The problem with your book's choice of definition is that, by that definition, the sum of two polynomial functions may not be a polynomial function. This is, generally speaking, a property one would really like to hold. I'm not going to go so far as to say the book is wrong (any author can define things however they like), but it seems a very unfortunate choice.

Edit: Most agree that the zero function is a polynomial function. The matter of degree is another story. It may be considered to have no degree or to have a degree of $-\infty$. The latter choice makes some theorems easier to state.


OK. But $f(x) = 0 = 0x^{-2} + 0x^{-1} + 0x^0 + 0x + 0x^2$ just as well as $g(x) = 8 = 0x^{-2} + 0x^{-1} + 8x^0 + 0x + 0x^2$. So this definition of polynomial seems difficult to justify.

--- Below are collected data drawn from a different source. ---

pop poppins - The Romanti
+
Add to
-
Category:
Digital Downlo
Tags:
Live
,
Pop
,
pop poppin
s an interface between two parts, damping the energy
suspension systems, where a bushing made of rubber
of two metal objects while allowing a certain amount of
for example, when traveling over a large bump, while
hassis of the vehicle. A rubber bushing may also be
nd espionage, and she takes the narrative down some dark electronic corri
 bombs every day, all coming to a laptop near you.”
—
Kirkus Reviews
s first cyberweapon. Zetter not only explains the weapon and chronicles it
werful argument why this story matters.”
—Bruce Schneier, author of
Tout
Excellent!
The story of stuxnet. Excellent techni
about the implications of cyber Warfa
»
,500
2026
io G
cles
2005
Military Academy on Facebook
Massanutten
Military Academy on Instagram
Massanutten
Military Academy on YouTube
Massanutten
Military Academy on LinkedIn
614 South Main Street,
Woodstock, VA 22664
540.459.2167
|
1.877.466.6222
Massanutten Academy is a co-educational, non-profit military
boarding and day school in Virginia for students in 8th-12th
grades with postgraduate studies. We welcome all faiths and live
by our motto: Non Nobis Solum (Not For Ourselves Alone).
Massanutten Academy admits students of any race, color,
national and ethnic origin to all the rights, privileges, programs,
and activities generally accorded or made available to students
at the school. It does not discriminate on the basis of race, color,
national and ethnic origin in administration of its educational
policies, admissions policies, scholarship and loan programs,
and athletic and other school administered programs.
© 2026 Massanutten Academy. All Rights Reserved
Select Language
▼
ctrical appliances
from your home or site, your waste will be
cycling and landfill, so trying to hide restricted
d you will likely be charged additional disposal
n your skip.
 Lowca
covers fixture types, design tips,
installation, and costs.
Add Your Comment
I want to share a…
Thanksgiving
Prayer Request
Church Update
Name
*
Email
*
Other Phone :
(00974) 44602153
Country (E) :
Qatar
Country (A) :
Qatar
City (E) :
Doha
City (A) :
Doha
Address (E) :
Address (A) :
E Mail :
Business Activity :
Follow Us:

The part about having no non-zero coefficients to negative powers of x is important because it creates discontinuity at x = 0. But $f(x)$, as defined, has no such discontinuity.

As you point out, monomials are generally considered a subset of polynomials. Rather than poly meaning many, as in two or more, polynomial is generally considered to be "some number of terms" and one is an OK number. This brings me to the one justification I can think of for excluding $f(x) = 0$. Because all coefficients are 0, this function really has 0 terms (It's the unnomial!) and you could say that zero is not quite enough terms to join the polynomial club.

Re-edit: It has come to light that the original question is a misread of the text book. The zero function is considered by the author (as by the rest of the world) to be a polynomial, but one with no degree, or an undefined degree. This makes much better sense. The unnomial is a member of the polynomial club.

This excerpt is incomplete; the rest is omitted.